===== Data for this task =====

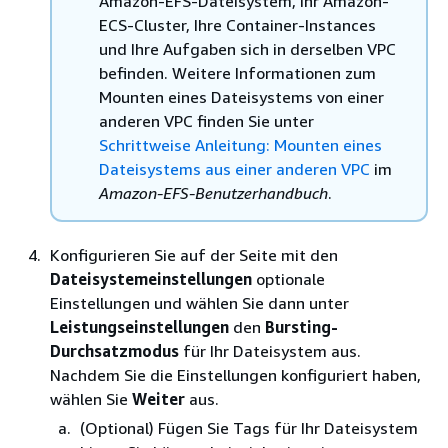
Amazon-EFS-Dateisystem, Ihr Amazon-
ECS-Cluster, Ihre Container-Instances
und Ihre Aufgaben sich in derselben VPC
befinden. Weitere Informationen zum
Mounten eines Dateisystems von einer
anderen VPC finden Sie unter
Schrittweise Anleitung: Mounten eines
Dateisystems aus einer anderen VPC
im
Amazon-EFS-Benutzerhandbuch
.
Konfigurieren Sie auf der Seite mit den
Dateisystemeinstellungen
optionale
Einstellungen und wählen Sie dann unter
Leistungseinstellungen
den
Bursting-
Durchsatzmodus
für Ihr Dateisystem aus.
Nachdem Sie die Einstellungen konfiguriert haben,
wählen Sie
Weiter
aus.
(Optional) Fügen Sie Tags für Ihr Dateisystem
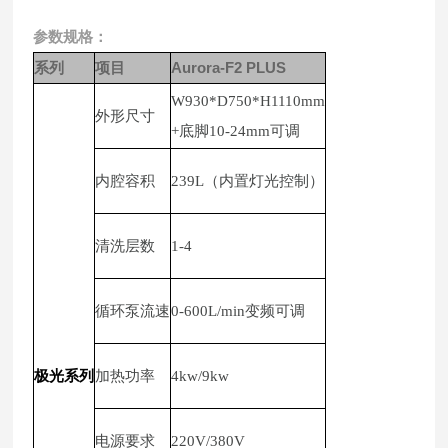
参数规格：
系列
项目
Aurora-F2 PLUS
W930*D750*H1110mm
外形尺寸
+底脚10-24mm可调
内腔容积
239L（内置灯光控制）
清洗层数
1-4
循环泵流速
0-600L/min变频可调
极
光系列
加热功率
4kw/9kw
电源要求
220V/380V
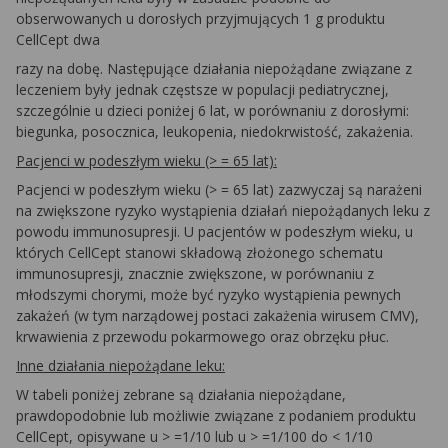
obserwowanych u dorosłych przyjmujących 1 g produktu
CellCept dwa
razy na dobę. Następujące działania niepożądane związane z
leczeniem były jednak częstsze w populacji pediatrycznej,
szczególnie u dzieci poniżej 6 lat, w porównaniu z dorosłymi:
biegunka, posocznica, leukopenia, niedokrwistość, zakażenia.
Pacjenci w podeszłym wieku (> = 65 lat):
Pacjenci w podeszłym wieku (> = 65 lat) zazwyczaj są narażeni
na zwiększone ryzyko wystąpienia działań niepożądanych leku z
powodu immunosupresji. U pacjentów w podeszłym wieku, u
których CellCept stanowi składową złożonego schematu
immunosupresji, znacznie zwiększone, w porównaniu z
młodszymi chorymi, może być ryzyko wystąpienia pewnych
zakażeń (w tym narządowej postaci zakażenia wirusem CMV),
krwawienia z przewodu pokarmowego oraz obrzęku płuc.
Inne działania niepożądane leku:
W tabeli poniżej zebrane są działania niepożądane,
prawdopodobnie lub możliwie związane z podaniem produktu
CellCept, opisywane u > =1/10 lub u > =1/100 do < 1/10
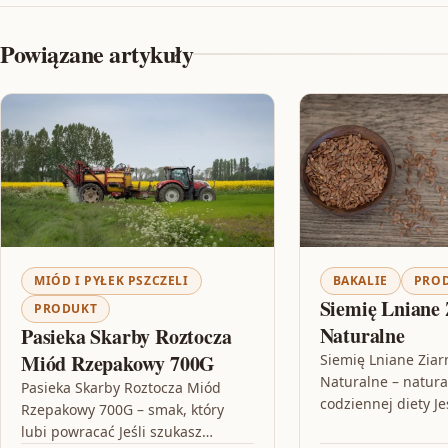
Powiązane artykuły
MIÓD I PYŁEK PSZCZELI
BAKALIE
PRO
Siemię Lniane 
PRODUKT
Naturalne
Pasieka Skarby Roztocza
Miód Rzepakowy 700G
Siemię Lniane Ziar
Naturalne – natur
Pasieka Skarby Roztocza Miód
codziennej diety Je
Rzepakowy 700G – smak, który
produktu, który ła
lubi powracać Jeśli szukasz
wkomponować w c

=====

Task directions:
From the first line to the last, repeat the data above exactly and leave the pictures out.

Answer to this problem:
Amazon-EFS-Dateisystem, Ihr Amazon-
ECS-Cluster, Ihre Container-Instances
und Ihre Aufgaben sich in derselben VPC
befinden. Weitere Informationen zum
Mounten eines Dateisystems von einer
anderen VPC finden Sie unter
Schrittweise Anleitung: Mounten eines
Dateisystems aus einer anderen VPC
im
Amazon-EFS-Benutzerhandbuch
.
Konfigurieren Sie auf der Seite mit den
Dateisystemeinstellungen
optionale
Einstellungen und wählen Sie dann unter
Leistungseinstellungen
den
Bursting-
Durchsatzmodus
für Ihr Dateisystem aus.
Nachdem Sie die Einstellungen konfiguriert haben,
wählen Sie
Weiter
aus.
(Optional) Fügen Sie Tags für Ihr Dateisystem
参数规格：
系列
项目
Aurora-F2 PLUS
W930*D750*H1110mm
外形尺寸
+底脚10-24mm可调
内腔容积
239L（内置灯光控制）
清洗层数
1-4
循环泵流速
0-600L/min变频可调
极
光系列
加热功率
4kw/9kw
电源要求
220V/380V
obserwowanych u dorosłych przyjmujących 1 g produktu
CellCept dwa
razy na dobę. Następujące działania niepożądane związane z
leczeniem były jednak częstsze w populacji pediatrycznej,
szczególnie u dzieci poniżej 6 lat, w porównaniu z dorosłymi:
biegunka, posocznica, leukopenia, niedokrwistość, zakażenia.
Pacjenci w podeszłym wieku (> = 65 lat):
Pacjenci w podeszłym wieku (> = 65 lat) zazwyczaj są narażeni
na zwiększone ryzyko wystąpienia działań niepożądanych leku z
powodu immunosupresji. U pacjentów w podeszłym wieku, u
których CellCept stanowi składową złożonego schematu
immunosupresji, znacznie zwiększone, w porównaniu z
młodszymi chorymi, może być ryzyko wystąpienia pewnych
zakażeń (w tym narządowej postaci zakażenia wirusem CMV),
krwawienia z przewodu pokarmowego oraz obrzęku płuc.
Inne działania niepożądane leku:
W tabeli poniżej zebrane są działania niepożądane,
prawdopodobnie lub możliwie związane z podaniem produktu
CellCept, opisywane u > =1/10 lub u > =1/100 do < 1/10
Powiązane artykuły
MIÓD I PYŁEK PSZCZELI
BAKALIE
PRO
Siemię Lniane 
PRODUKT
Naturalne
Pasieka Skarby Roztocza
Miód Rzepakowy 700G
Siemię Lniane Ziar
Naturalne – natur
Pasieka Skarby Roztocza Miód
codziennej diety Je
Rzepakowy 700G – smak, który
produktu, który ła
lubi powracać Jeśli szukasz
wkomponować w c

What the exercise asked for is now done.